RICHMOND, Va. (WRIC) — Some Virginia doctors are taking their skills to the skies as the United States continues to safely evacuate Afghans.
Dozens of doctors with the Medical Society of Virginia have volunteered to provide care to Afghan evacuees on flights while traveling overseas. Sen. Mark Warner requested help from the Medical Society of Virginia in late August after realizing people on flights from Afghanistan were sick.
Dr. Art Saavedra, the Chief of Population Health and Health Policy at the University of Virginia and a board member for the Medical Society of Virginia, said 60 doctors jumped at the opportunity to treat patients on flights.
“At the end of the day, we were all doctors trying to answer the call of basic human medical necessity,” he said.
United Airlines has had two flights a day and up to 350 Afghan passengers on flights from the U.S. to Qatar and Germany. Dr. Saavedra said medical staff is mostly treating passengers with dehydration from their time spent at military bases in severe heat.
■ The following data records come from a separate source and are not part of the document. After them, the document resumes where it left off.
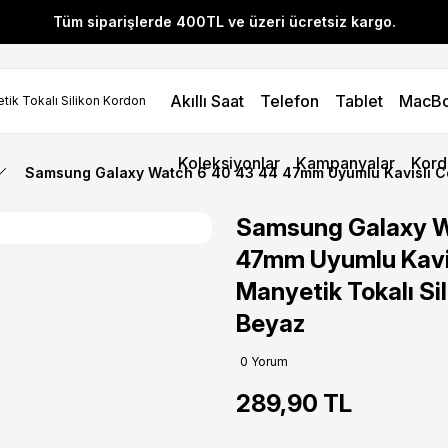
Tüm siparişlerde 400TL ve üzeri ücretsiz kargo.
l! YENI10 koduyla 400 TL ve üzeri alışverişlerinizde %10 indirim 
Akıllı Saat
Telefon
Tablet
MacB
Tüm siparişlerde 400TL ve üzeri ücretsiz kargo.
l! YENI10 koduyla 400 TL ve üzeri alışverişlerinizde %10 indirim 
Koleksiyonlar
Kampanyalar
Kord
Samsung Galaxy Watch 6 40 43 44 47mm Uyumlu Kavisli Coa
Samsung Galaxy W
47mm Uyumlu Kavis
Manyetik Tokalı Si
Beyaz
0 Yorum
289,90 TL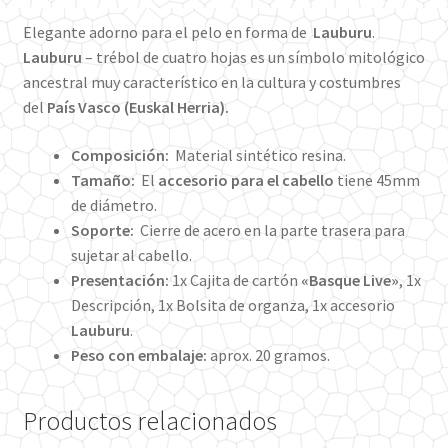
Elegante adorno para el pelo en forma de
Lauburu
.
Lauburu
– trébol de cuatro hojas es un símbolo mitológico
ancestral muy característico en la cultura y costumbres
del
País Vasco (Euskal Herria).
Composición:
Material sintético resina.
Tamaño:
El
accesorio para el cabello
tiene 45mm
de diámetro.
Soporte:
Cierre de acero en la parte trasera para
sujetar al cabello.
Presentación:
1x Cajita de cartón
«Basque Live»
, 1x
Descripción, 1x Bolsita de organza, 1x accesorio
Lauburu
.
Peso con embalaje:
aprox. 20 gramos.
Productos relacionados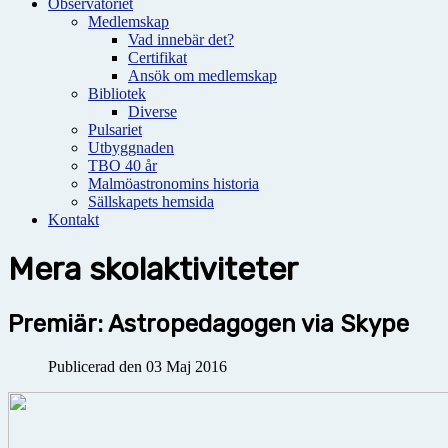
Observatoriet
Medlemskap
Vad innebär det?
Certifikat
Ansök om medlemskap
Bibliotek
Diverse
Pulsariet
Utbyggnaden
TBO 40 år
Malmöastronomins historia
Sällskapets hemsida
Kontakt
Mera skolaktiviteter
Premiär: Astropedagogen via Skype
Publicerad den 03 Maj 2016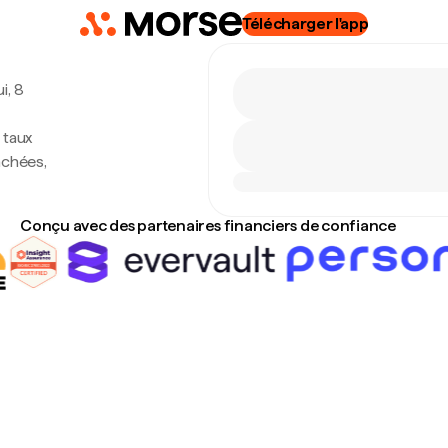
Télécharger l'app
i, 8
 taux
achées,
Conçu avec des partenaires financiers de confiance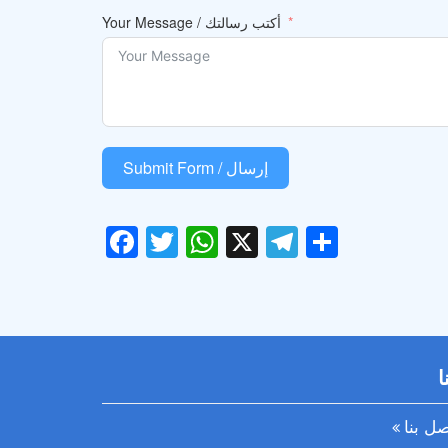
Your Message / أكتب رسالتك
Submit Form / إرسال
Facebook
Twitter
WhatsApp
X
Telegram
Share
ا
صل بنا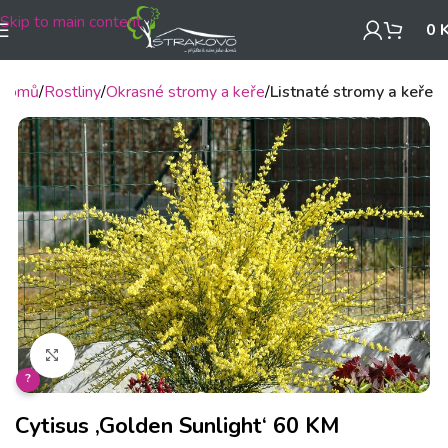
Skip to main content
0
Domů
Rostliny
Okrasné stromy a keře
Listnaté stromy a keře
Klikněte pro zvětšení
?
Cytisus ‚Golden Sunlight‘ 60 KM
“Patients were getting weaker and sicker,” he said. “No longer was only a medic necessary on a flight, but we actually needed physicians on board to help transit from the various bases into D.C. or Philadelphia.”
Now each trip has a team with a medic, a physician and an interpreter including the flight staff. However, Saavedra said the Afghan evacuees need more than just medical attention.
“We’re dealing with a group of people that must be frightened and then again the anxiety of, God, such a phenomenal transition socially would be a difficult undertaking for anybody,” he said.
Because the need is still great, Saavedra expects another month of round-trip flights to bring thousands more Afghans to the U.S.